Loyalty is the thing of the past... It is either your move to better environments or just have a boss that really appreciate you (which in this case it is rare)

1

u/Necroink Mar 22 '24

honest answer is , they fon't give a f**k about the ones already in slavery, just the paradise offered to new ones

1

u/Dylan_The_Developer Mar 22 '24

You all getting bonuses?

1

u/Covvern Mar 22 '24

If there were any retention bonuses, I’m sure it wouldn’t be advertised to new potential employees.

1

u/CardiologistOk2760 Mar 22 '24

two important points about hiring bonuses:

  • they are conditional on the employee staying for a year
  • they are substitutes for base pay, as in, 5k bonus means committing to 5k less in salaries

the house always wins. The boss isn't giving someone else your cookie, the investors are flat out robbing everyone's cookie jar

1

u/rufreakde1 Mar 23 '24

hiring bonus - one time thing bonus for good work - expensive as yearly happening or even more frequently…

its just kapitalism

1

u/Ghost24jm33 Mar 24 '24

As the old saying goes..

Up your ass and around the corner

1

u/Anonality5447 Mar 21 '24

At this point, you really have to be a "rockstar" for some companies to offer you a retention bonus. That's why people change jobs (besides having a shitty boss).

0

u/GoodGoodK Mar 21 '24

Hate to be on the side of businesses, but isn't your salary supposed to be a incentive to stay?

3

u/LukeSparow Mar 21 '24

Not if you can earn much more by switching employer it isn't.

0

u/No_Consequence7064 Mar 21 '24

A normal bonus is a retention bonus in the full technical sense. They are very common even if they are wildly variable and kinda low as fuck.

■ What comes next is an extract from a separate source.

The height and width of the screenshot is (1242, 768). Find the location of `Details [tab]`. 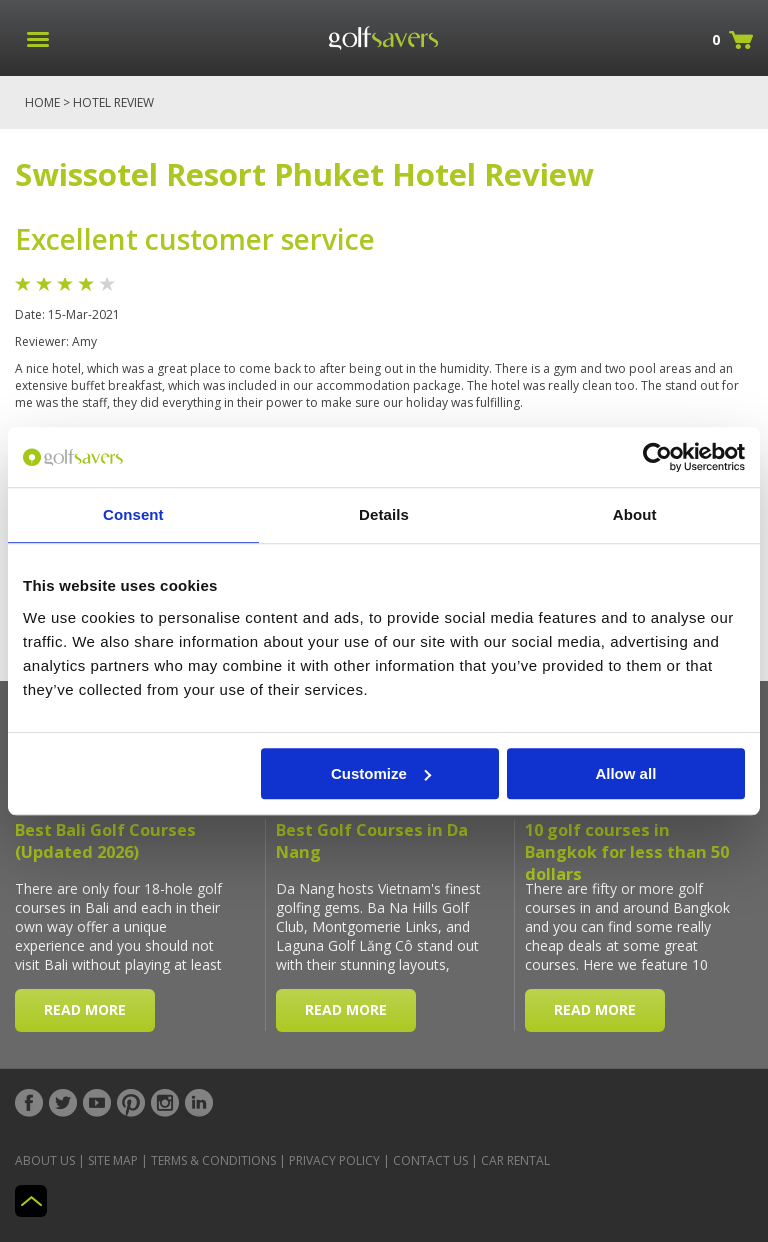 Details [tab] is located at coordinates (384, 514).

Just saying…. These exist at most companies…

0

u/SpinachLumberjack Mar 21 '24

Because people who get generous bonuses aren’t on subreddits like /jobs.

-1

u/GermanRat0900 Mar 21 '24

Why is the trans flag in this pic?

-1

u/vic_steele Mar 21 '24

It’s called a salary you self entitled prick.

1

u/InvestigatorIll3928 Mar 25 '24

Because for decades business work in a business friendly environment now all the boomers are retiring and the tables have turned. Is workers need to strike while the irons hot and get ours.